[Dataset entries]
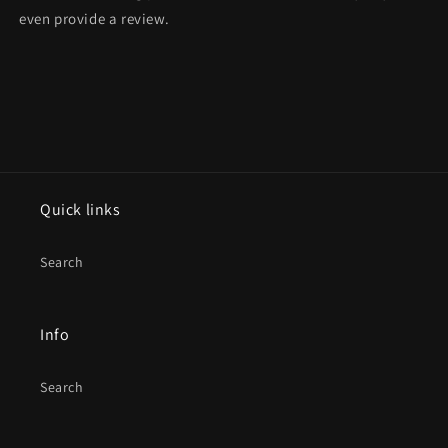
even provide a review.
Quick links
Search
Info
Search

• Your instructions: Your copy should hold all the data word for word. It should hold no pictures.

• Exercise solution:
even provide a review.
Quick links
Search
Info
Search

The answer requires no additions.